■ **Required work**
Locate all lines in the data below that hold "Поток" and show them.
[[ Records for processing, beginning ]]
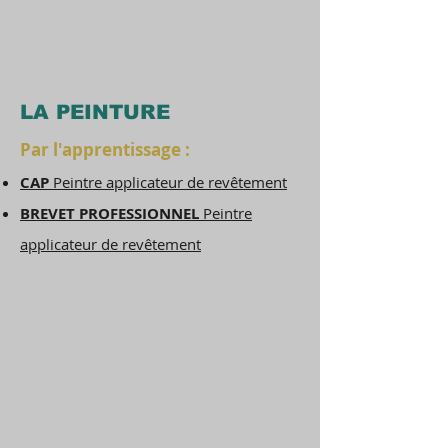
LA PEINTURE
Par l'apprentissage :
CAP
Peintre applicateur de revêtement
BREVET PROFESSIONNEL
Peintre
applicateur de revêtement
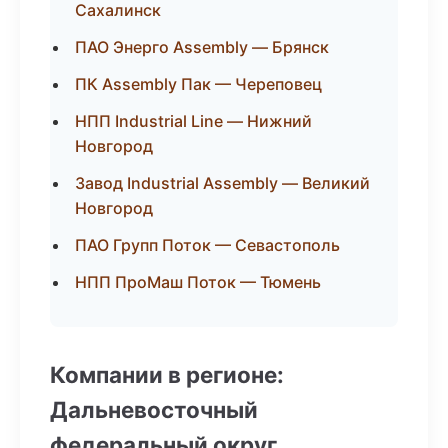
Сахалинск
ПАО Энерго Assembly — Брянск
ПК Assembly Пак — Череповец
НПП Industrial Line — Нижний
Новгород
Завод Industrial Assembly — Великий
Новгород
ПАО Групп Поток — Севастополь
НПП ПроМаш Поток — Тюмень
Компании в регионе:
Дальневосточный
федеральный округ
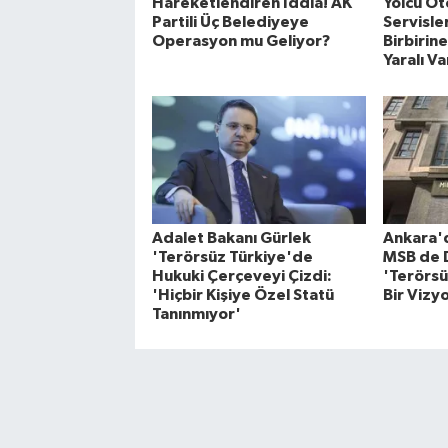
Hareketlendiren İddia! AK
Yolcu Ot
Partili Üç Belediyeye
Servisle
Operasyon mu Geliyor?
Birbirine
Yaralı Va
Adalet Bakanı Gürlek
Ankara'd
'Terörsüz Türkiye'de
MSB de 
Hukuki Çerçeveyi Çizdi:
'Terörsü
'Hiçbir Kişiye Özel Statü
Bir Vizy
Tanınmıyor'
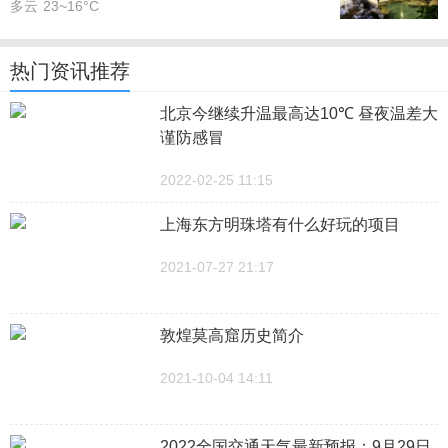
多云
23~16°C
热门资讯推荐
北京今继续升温最高达10℃ 昼夜温差大
谨防感冒
2022-02-25 11:15
上海东方明珠塔有什么好玩的项目
2021-07-27 21:17
敦煌莫高窟历史简介
2021-10-04 14:11
2022全国交通天气最新预报：9月29日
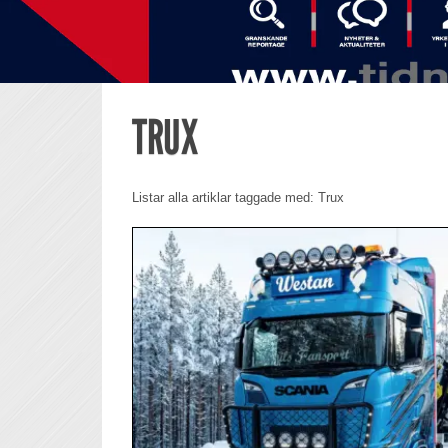
TRUX
Listar alla artiklar taggade med: Trux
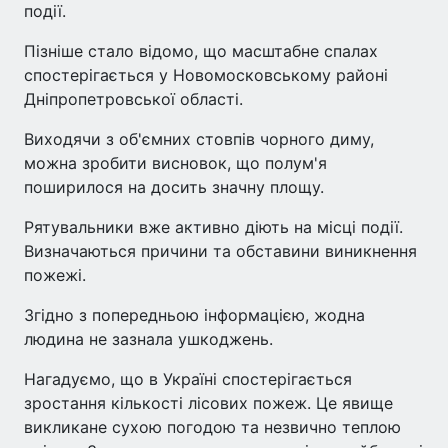
події.
Пізніше стало відомо, що масштабне спалах
спостерігається у Новомосковському районі
Дніпропетровської області.
Виходячи з об'ємних стовпів чорного диму,
можна зробити висновок, що полум'я
поширилося на досить значну площу.
Рятувальники вже активно діють на місці події.
Визначаються причини та обставини виникнення
пожежі.
Згідно з попередньою інформацією, жодна
людина не зазнала ушкоджень.
Нагадуємо, що в Україні спостерігається
зростання кількості лісових пожеж. Це явище
викликане сухою погодою та незвично теплою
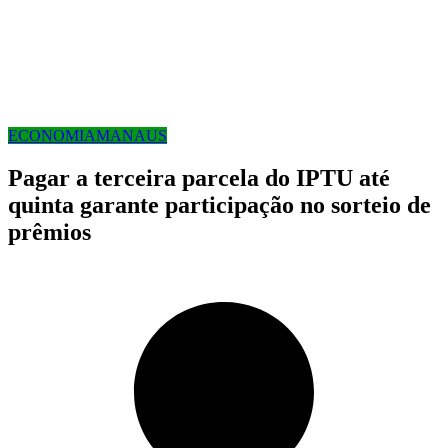
ECONOMIA
MANAUS
Pagar a terceira parcela do IPTU até
quinta garante participação no sorteio de
prêmios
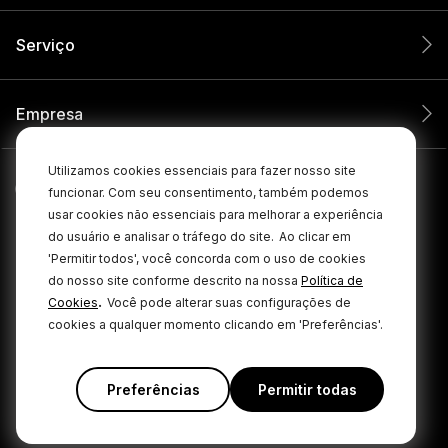
Serviço
Empresa
Utilizamos cookies essenciais para fazer nosso site
funcionar. Com seu consentimento, também podemos
usar cookies não essenciais para melhorar a experiência
do usuário e analisar o tráfego do site.
Ao clicar em
'Permitir todos', você concorda com o uso de cookies
do nosso site conforme descrito na nossa
Política de
.
Cookies
Você pode alterar suas configurações de
cookies a qualquer momento clicando em 'Preferências'.
© 2026 RØDE Todos os direitos reservados.
|
|
Política de privacidade
Termos e condições
Cookie Policy
Preferências
Permitir todas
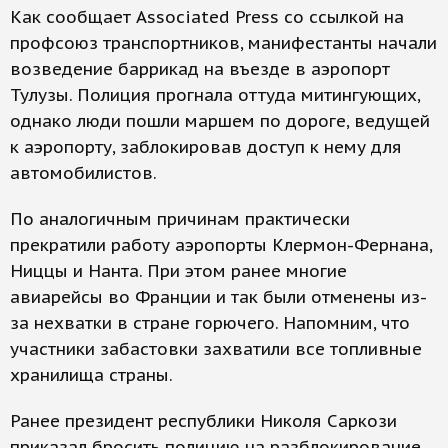
Как сообщает Associated Press со ссылкой на
профсоюз транспортников, манифестанты начали
возведение баррикад на въезде в аэропорт
Тулузы. Полиция прогнала оттуда митингующих,
однако люди пошли маршем по дороге, ведущей
к аэропорту, заблокировав доступ к нему для
автомобилистов.
По аналогичным причинам практически
прекратили работу аэропорты Клермон-Фернана,
Ниццы и Нанта. При этом ранее многие
авиарейсы во Франции и так были отменены из-
за нехватки в стране горючего. Напомним, что
участники забастовки захватили все топливные
хранилища страны.
Ранее президент республики Николя Саркози
приказал бросить полицию на разблокирование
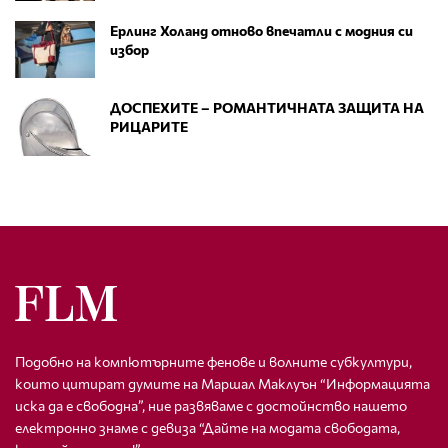
Ерлинг Холанд отново впечатли с модния си
избор
ДОСПЕХИТЕ – РОМАНТИЧНАТА ЗАЩИТА НА
РИЦАРИТЕ
Подобно на компютърните фенове и волните субкултури,
които цитират думите на Маршал Маклуън “Информацията
иска да е свободна”, ние развяваме с достойнство нашето
електронно знаме с девиза “Дайте на модата свободата,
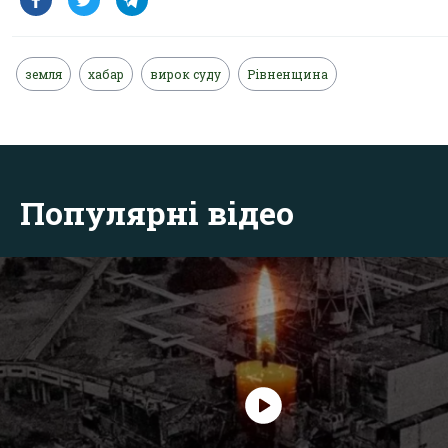
земля
хабар
вирок суду
Рівненщина
Популярні відео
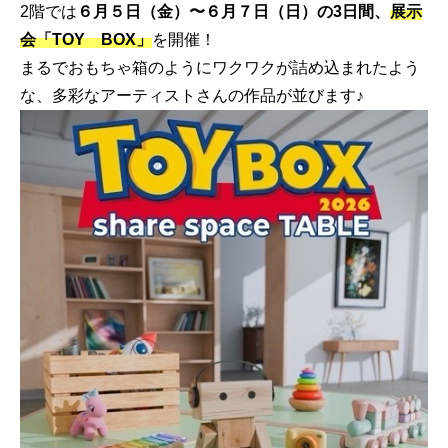
2階では
６月５日（金）〜６月７日（日）の3日間、
展示
会「TOY BOX」
を開催！
まるでおもちゃ箱のようにワクワクが詰め込まれたよう
な、多彩なアーティストさんの作品が並びます♪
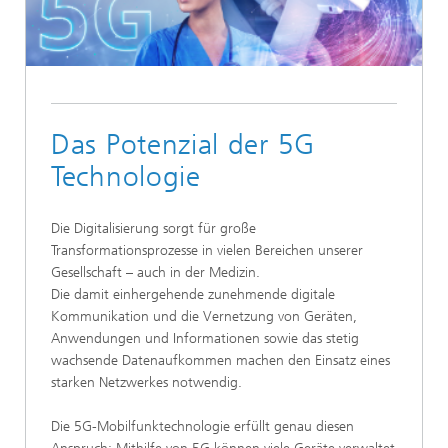
Das Potenzial der 5G
Technologie
Die Digitalisierung sorgt für große
Transformationsprozesse in vielen Bereichen unserer
Gesellschaft – auch in der Medizin.
Die damit einhergehende zunehmende digitale
Kommunikation und die Vernetzung von Geräten,
Anwendungen und Informationen sowie das stetig
wachsende Datenaufkommen machen den Einsatz eines
starken Netzwerkes notwendig.
Die 5G-Mobilfunktechnologie erfüllt genau diesen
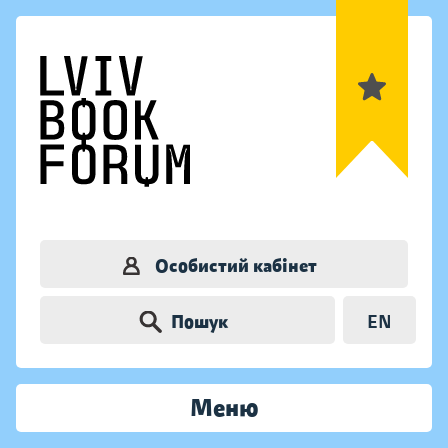
Особистий кабінет
Пошук
EN
Меню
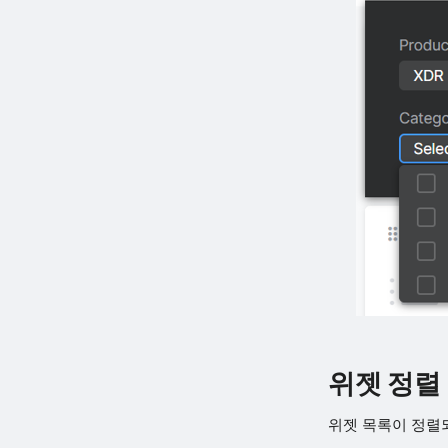
위젯 정렬
위젯 목록이 정렬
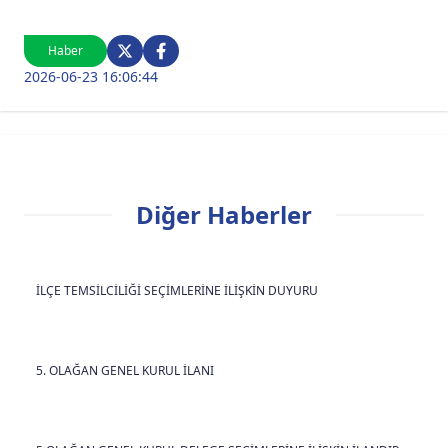
Haber
2026-06-23 16:06:44
Diğer Haberler
İLÇE TEMSİLCİLİĞİ SEÇİMLERİNE İLİŞKİN DUYURU
5. OLAĞAN GENEL KURUL İLANI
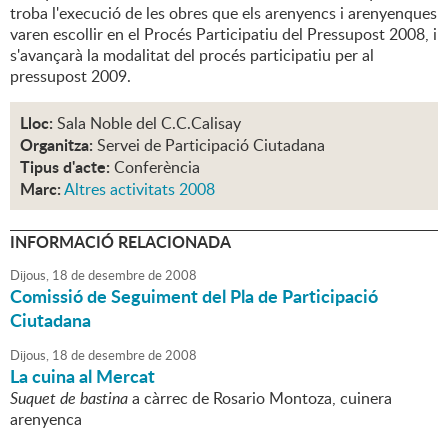
troba l'execució de les obres que els arenyencs i arenyenques
varen escollir en el Procés Participatiu del Pressupost 2008, i
s'avançarà la modalitat del procés participatiu per al
pressupost 2009.
Lloc:
Sala Noble del C.C.Calisay
Organitza:
Servei de Participació Ciutadana
Tipus d'acte:
Conferència
Marc:
Altres activitats 2008
INFORMACIÓ RELACIONADA
Dijous,
18
de
desembre
de
2008
Comissió de Seguiment del Pla de Participació
Ciutadana
Dijous,
18
de
desembre
de
2008
La cuina al Mercat
Suquet de bastina
a càrrec de Rosario Montoza, cuinera
arenyenca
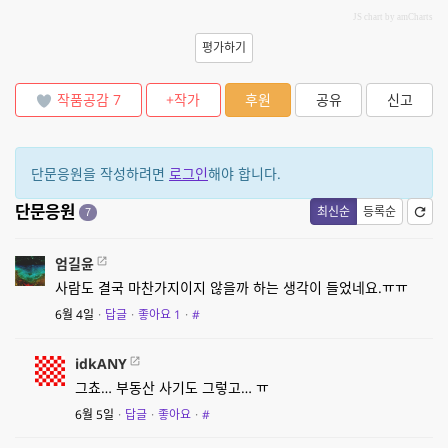
JS chart by amCharts
평가하기
작품공감
7
+작가
후원
공유
신고
단문응원을 작성하려면
로그인
해야 합니다.
단문응원
최신순
등록순
7
엄길윤
사람도 결국 마찬가지이지 않을까 하는 생각이 들었네요.ㅠㅠ
6월 4일
·
답글
·
좋아요
1
·
#
idkANY
그쵸… 부동산 사기도 그렇고… ㅠ
6월 5일
·
답글
·
좋아요
·
#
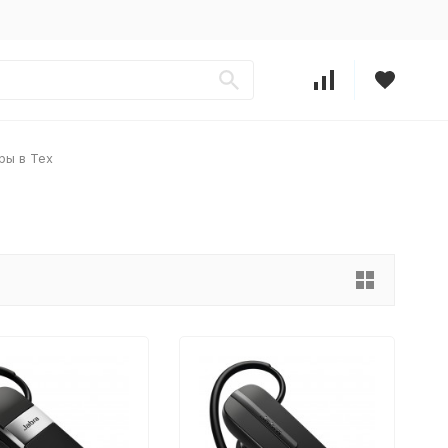
ры в Тех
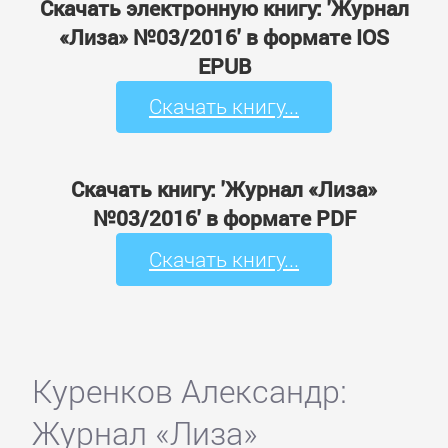
Скачать электронную книгу: 'Журнал
«Лиза» №03/2016' в формате IOS
EPUB
Скачать книгу...
Скачать книгу: 'Журнал «Лиза»
№03/2016' в формате PDF
Скачать книгу...
Куренков Александр:
Журнал «Лиза»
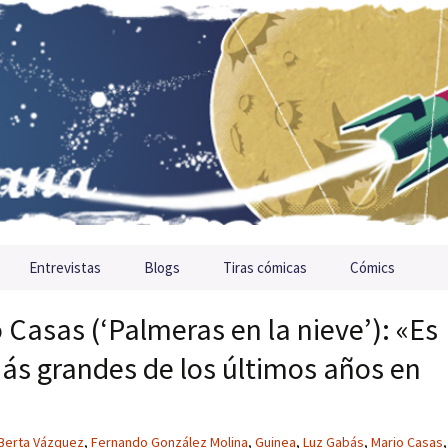
Entrevistas
Blogs
Tiras cómicas
Cómics
 Casas (‘Palmeras en la nieve’): «Es
más grandes de los últimos años en
Berta Vázquez
,
Fernando González Molina
,
Guinea
,
Luz Gabás
,
Mario Casas
,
[[ Records for processing, end ]]
■ **Task answer**
ПАО Групп Поток — Севастополь
НПП ПроМаш Поток — Тюмень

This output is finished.